Use Goblin Tools when tasks feel too overwhelming or vague to begin - you need them broken into concrete first steps. Use Tiimo when daily scheduling and time awareness is the problem - you have tasks defined but lose track of time and routine. Neither helps when a task is already defined, already scheduled, and still not starting. That's impossible task paralysis, and Mutra ($7/mo) addresses it through peer task exchange - routing your blocked task to someone whose brain can initiate it.
Q&A
Is Goblin Tools enough for ADHD without paying for an app?

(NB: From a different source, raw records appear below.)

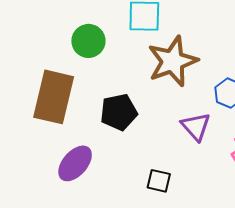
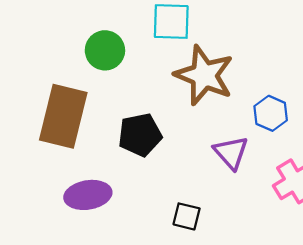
brown star: (173, 61) -> (204, 75), turned -30
purple ellipse: (75, 163) -> (88, 195), turned 39

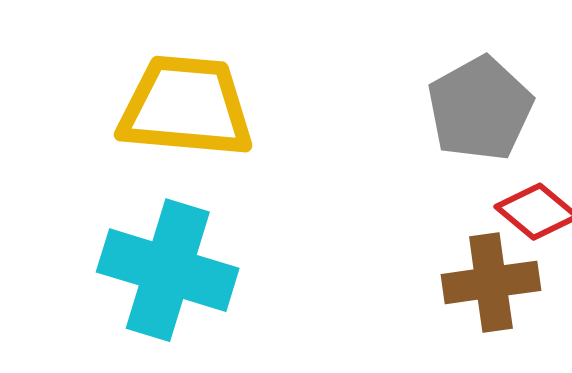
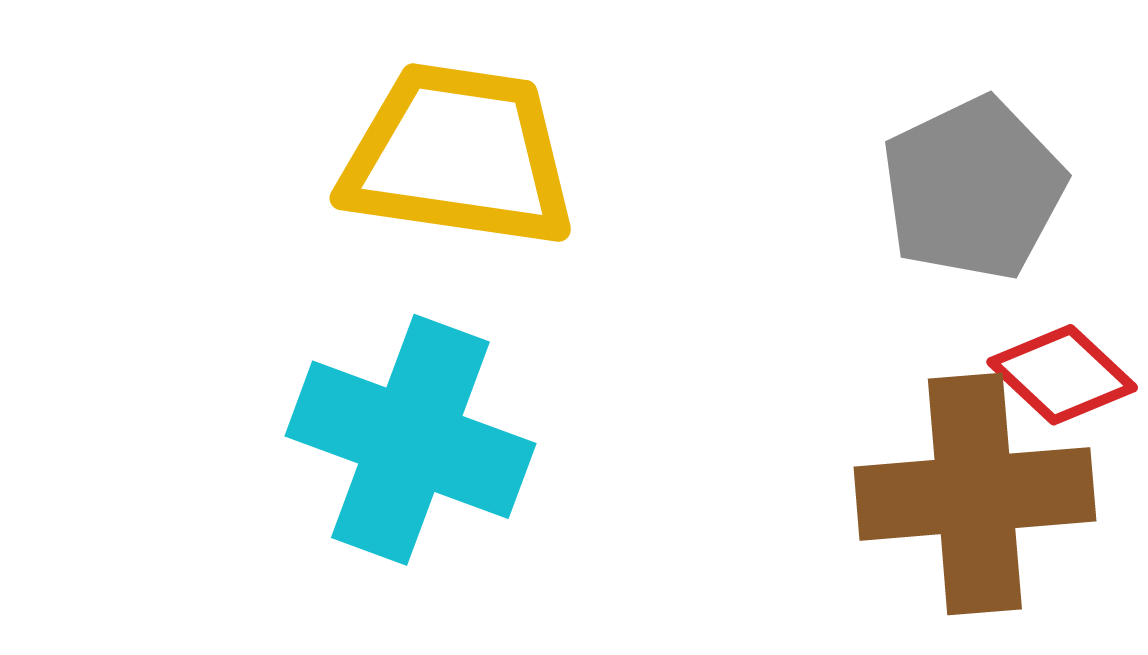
brown cross: (491, 282) -> (975, 494), size x1.4

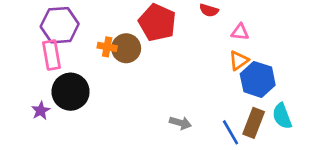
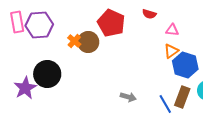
orange cross: (107, 47) -> (74, 41), turned 32
pink rectangle: (52, 55) -> (17, 22), moved
purple star: (41, 111) -> (25, 88), size x1.6

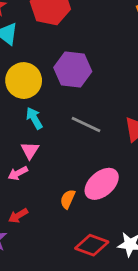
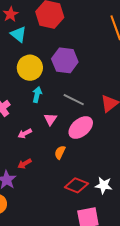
cyan arrow: (34, 118) -> (37, 95), turned 42
pink triangle: (30, 150) -> (50, 119), moved
pink ellipse: (102, 184) -> (81, 128), moved

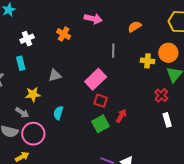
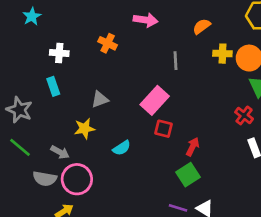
white cross: (27, 39) -> (59, 53), turned 32
yellow cross: (147, 61) -> (222, 54), moved
yellow star: (33, 94) -> (85, 128), moved
cyan semicircle: (58, 113) -> (122, 148), moved, turned -136
green square: (100, 124) -> (188, 175), moved

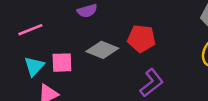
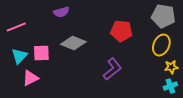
red pentagon: (141, 39) -> (121, 31), moved

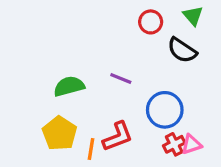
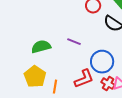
red L-shape: (118, 137) -> (84, 79), moved
red cross: (174, 144) -> (108, 84), turned -32

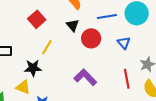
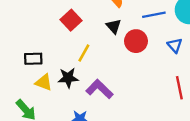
purple L-shape: (85, 77) -> (100, 89), moved
yellow triangle: (23, 87) -> (44, 82), moved

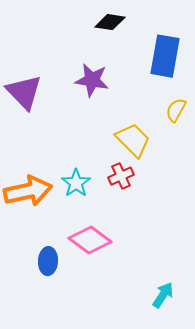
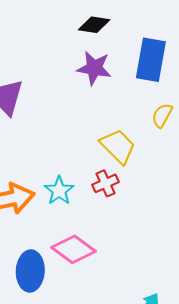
purple star: (92, 80) -> (94, 68), moved
blue ellipse: (48, 261) -> (30, 271), size x1.4

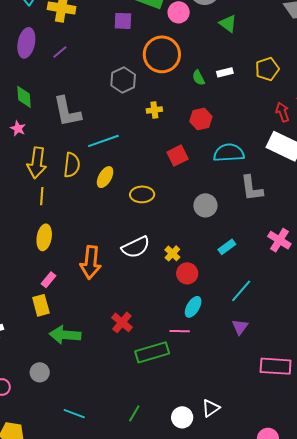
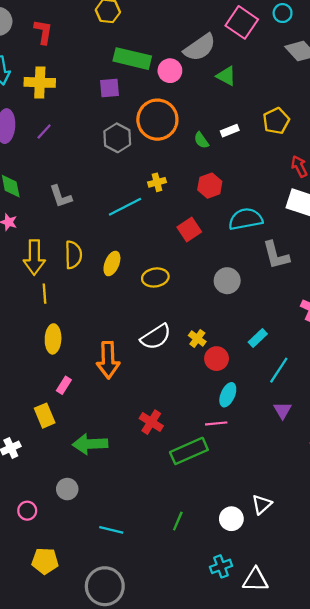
gray hexagon: (123, 80) -> (117, 138), moved
gray L-shape: (67, 112) -> (61, 196), size x0.7
cyan line: (103, 141) -> (125, 207), moved
cyan rectangle: (227, 247) -> (258, 338), moved
yellow rectangle: (41, 305) -> (45, 416), moved

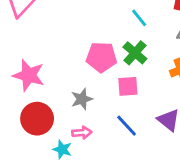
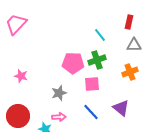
green cross: (135, 53) -> (97, 60), turned 30
pink star: (29, 75) -> (21, 76), size x0.6
red circle: (37, 119) -> (18, 116), moved

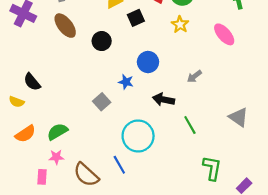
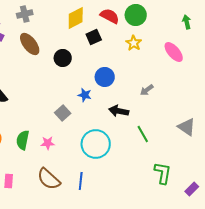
green semicircle: (57, 132) -> (23, 140), turned -48
pink star: (56, 157) -> (48, 143), moved
blue line: (119, 165) -> (81, 181), moved, turned 36

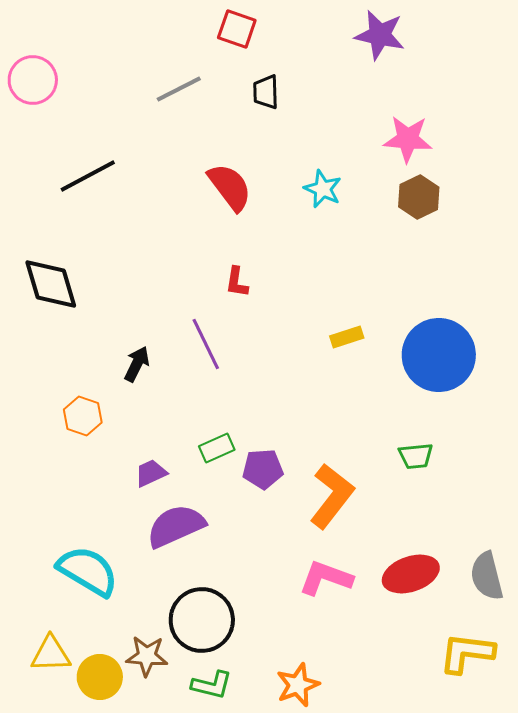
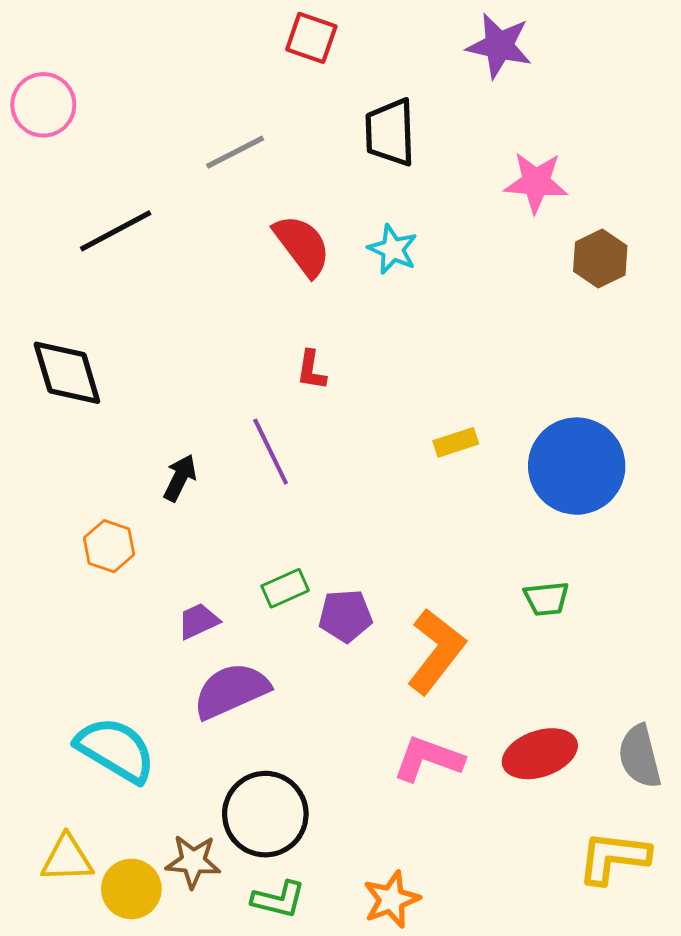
gray line: (179, 89) -> (235, 152), moved
black trapezoid: (266, 92) -> (390, 132), moved, size x1.5
cyan star: (323, 189) -> (393, 249), moved
brown hexagon: (419, 197) -> (600, 258), moved

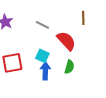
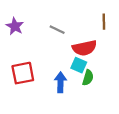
red semicircle: (66, 41) -> (84, 48), turned 120
cyan square: (42, 56) -> (79, 65), moved

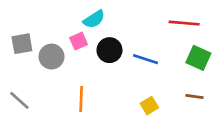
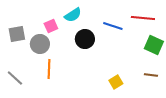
pink square: (79, 41) -> (51, 26), moved
blue line: (146, 59) -> (113, 26), moved
orange line: (81, 99) -> (49, 69), moved

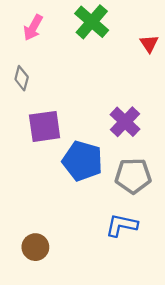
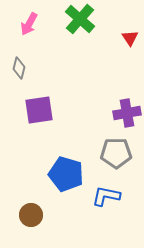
purple cross: (125, 122) -> (127, 113), moved, turned 36
blue pentagon: (82, 161) -> (66, 174), moved

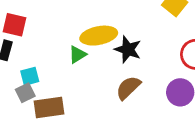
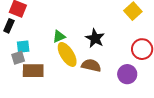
yellow ellipse: (99, 36) -> (67, 54), moved, turned 60
brown semicircle: (128, 88) -> (91, 65), turned 48

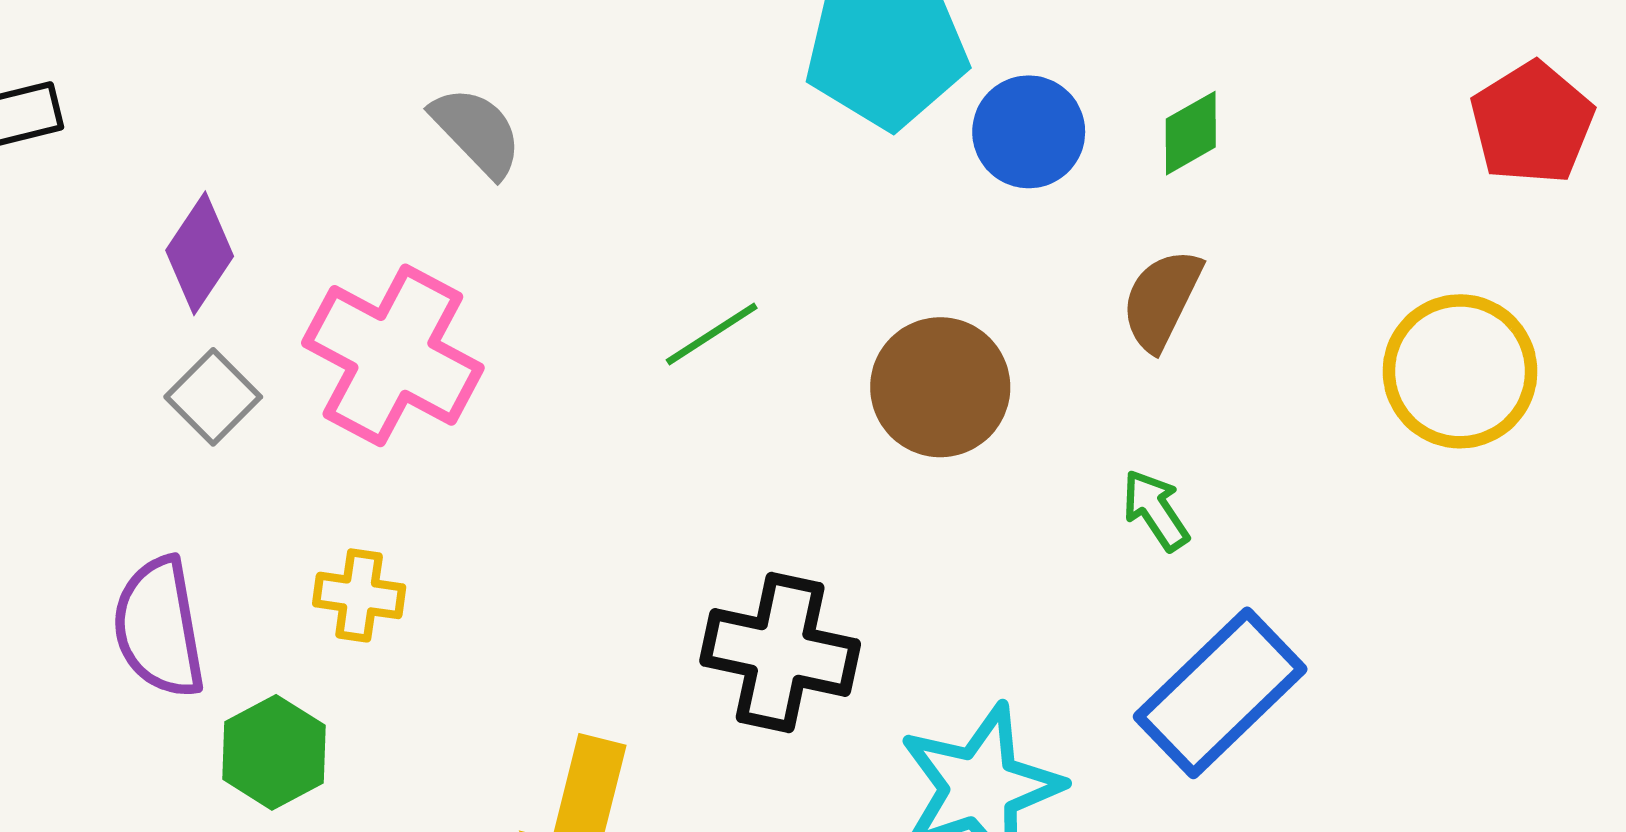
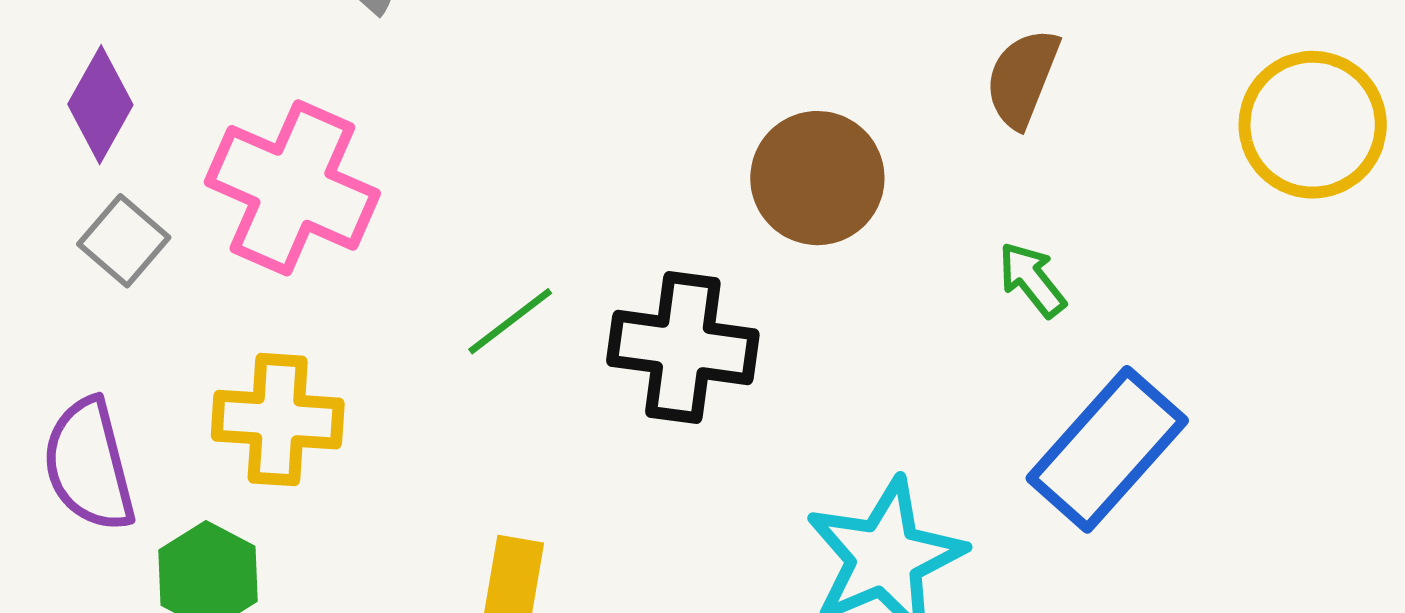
green line: (712, 334) -> (510, 321), moved
yellow cross: (359, 595) -> (278, 420), size x1.5
black cross: (780, 652) -> (683, 348), moved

Goblin Tools covers one specific use case - making overwhelming tasks feel smaller. If that's your main ADHD blocker, the free tool is sufficient. If you need ongoing routine structure, time management, or persistent task tracking, you'll need something with more infrastructure.
Q&A
What does Tiimo offer that Goblin Tools doesn't?
Ongoing daily structure. Goblin Tools gives you one-off task breakdowns when you need them. Tiimo gives you a persistent visual scheduling system with daily routines, countdown timers, and recurring structure. If your ADHD challenge is maintaining daily function over time - not just breaking down individual tasks in the moment - Tiimo provides what Goblin Tools doesn't.